Gold Investment Plan allows investor to accumulate money to aim to buy gold for specific purpose. The investor shall invest on a monthly basis in the Scheme over his desired investment horizon. Units of Nippon India Gold Savings Fund will be allotted based on the investment made on a monthly basis at the applicable NAV.
Nippon India Gold Savings Fund is a Fund of Fund which invests in Nippon India ETF Gold BeES, which in turn invests in physical gold.
The investor will be required to provide One Time Bank Mandate (OTBM) for enabling debits of variable amounts from his bank account for investing in Nippon India Gold Savings Fund.
The amount of investment at predefined basis (monthly) would vary subject to the prevailing gold price on NCDEX.
The investor would receive an Alert message in advance of the approximate amount that shall be debited from the account on monthly basis. Investor has the option to opt for same or vary.
It may be noted that the spot price of Gold on NCDEX is exclusive of GST which investor will have to pay when he buys physical gold.
Investor can redeem from Nippon India Gold Savings Fund at applicable NAV subject to exit load, if any.
Who can Invest?
The units of the scheme are being offered to the public for subscription.
The following persons (subject, wherever relevant, to purchase of units being permitted under their respective constitutions and relevant State Regulations) are eligible to subscribe to the units:
(1) Resident Adult Individuals , either single or jointly (not exceeding three).
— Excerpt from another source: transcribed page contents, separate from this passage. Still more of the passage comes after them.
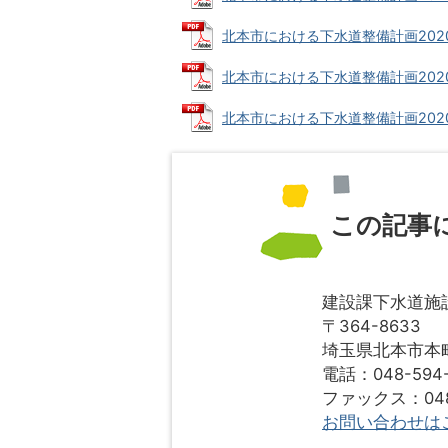
北本市における下水道整備計画2020（
北本市における下水道整備計画2020（
北本市における下水道整備計画2020（
この記事
建設課下水道施
〒364-8633
埼玉県北本市本町1
電話：048-594-
ファックス：048-
お問い合わせは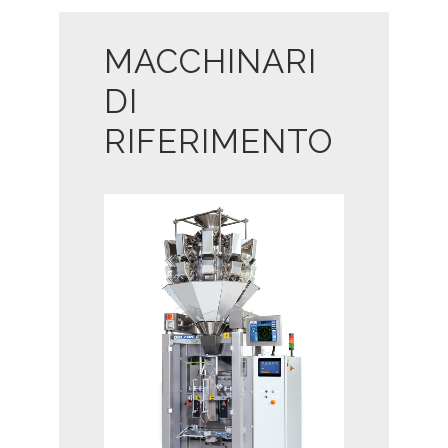
MACCHINARI
DI
RIFERIMENTO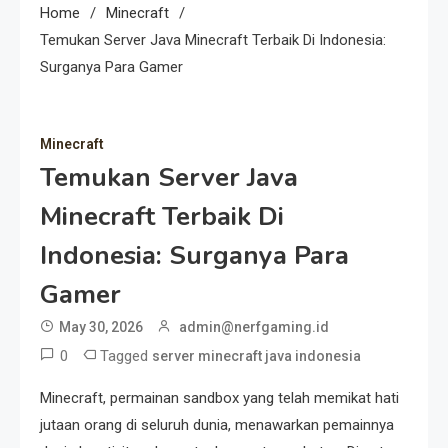
Home
Minecraft
Temukan Server Java Minecraft Terbaik Di Indonesia:
Surganya Para Gamer
Minecraft
Temukan Server Java
Minecraft Terbaik Di
Indonesia: Surganya Para
Gamer
May 30, 2026
admin@nerfgaming.id
0
Tagged
server minecraft java indonesia
Minecraft, permainan sandbox yang telah memikat hati
jutaan orang di seluruh dunia, menawarkan pemainnya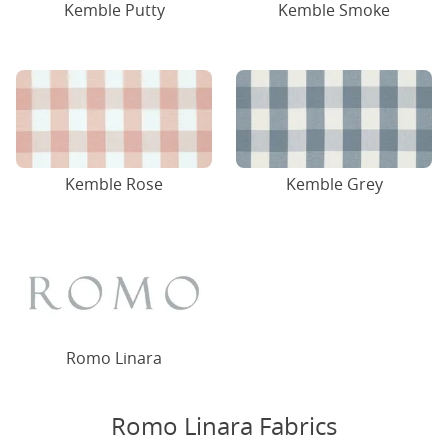
Kemble Putty
Kemble Smoke
Kemble Rose
Kemble Grey
Romo Linara
Romo Linara Fabrics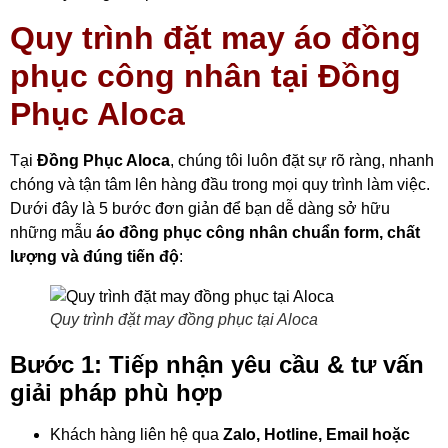
Quy trình đặt may áo đồng
phục công nhân tại Đồng
Phục Aloca
Tại
Đồng Phục Aloca
, chúng tôi luôn đặt sự rõ ràng, nhanh
chóng và tận tâm lên hàng đầu trong mọi quy trình làm việc.
Dưới đây là 5 bước đơn giản để bạn dễ dàng sở hữu
những mẫu
áo đồng phục công nhân chuẩn form, chất
lượng và đúng tiến độ
:
Quy trình đặt may đồng phục tại Aloca
Bước 1: Tiếp nhận yêu cầu & tư vấn
giải pháp phù hợp
Khách hàng liên hệ qua
Zalo, Hotline, Email hoặc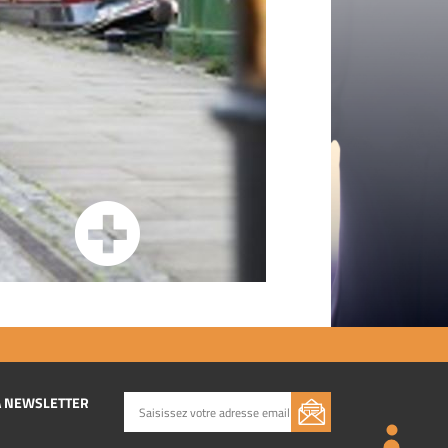
A NEWSLETTER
(2) Parents / Lawful guardians on behalf of Minors
Please note that this is an indicative list. RNAM reserves the right to include / exclude new / existing categories of investors to invest in this Scheme from time to time, subject to SEBI Regulations, if any.
Where the funds will be invested?
The funds will be invested in Nippon India Gold Savings Fund (an open ended Fund of Fund Scheme) which in turn invests in Nippon India ETF Gold BeES. Nippon India ETF Gold BeES is a Gold Exchange Traded Fund (ETF) which invests in physical Gold of 99.5% purity.
Is there any lock-in period?
No, there is no lock-in period. However, if the investment is redeemed or switched out on or before completion of 1 year from the date of allotment of units, 2% exit load will be applicable.
Are there any load/charges/expenses?
The investors in the Nippon India Gold Saving Fund (NGFS) will be charged a maximum of 1.50% of the daily net assets including the expenses charged in its underlying investments in Nippon India ETF Gold BeES and additional expenses as allowed by sub regulation 6A of regulation 52 of SEBI Mutual Fund Regulations, 1996.
Entry Load - Nill
In according with the requirmnts specified by the SEBI circul no. SEBI/IMD/CIR No.4/168230/09 dated June 30,2009 no entry load will be charged for the Fund with effect from August 01,2009.Similary,no entry load will be charged with respect to application for registration under systematic investment plans/Systematic transfer plans accepted by the Fund with effect from August 01,2009.
Exit Load: 2%- If redeemed or switched out on or before completion of 1 year from the date of allotment of units;
Nil - If redeemed or switched out after the completion of 1 year from the date of allotment of units. Illustration:
|Time for which units held||1000 Units Redeemed||Applicable NAV*||Exit Load Applicable||Value||Redemption Amount|
|All units held for more than 1 years from the date of allotment||1000||10||0%||10000||1000|
|All units held for less than 1 years from the date of allotment||1000||10||2%||9800||9800|
|800 units more than 1 year + from the date of allotment||800||10||0%||8000||9960|
|200 units less than 1 years from the date of allotment||200||10||2%||1960|
For latest expense ratio and Exit load please refer
This calculation is for illustration purpose only
How to Invest?
Investment will be made in Nippon India Gold Savings Fund on a monthly basis. The Gold Investment Plan includes a debit of predefined (monthly) which would be varying subject to the prevailing rate of Gold. Each month the investor would receive a specific Alert for an approximate amount that will be debited from the account. This amount would vary as per the prevailing Gold price.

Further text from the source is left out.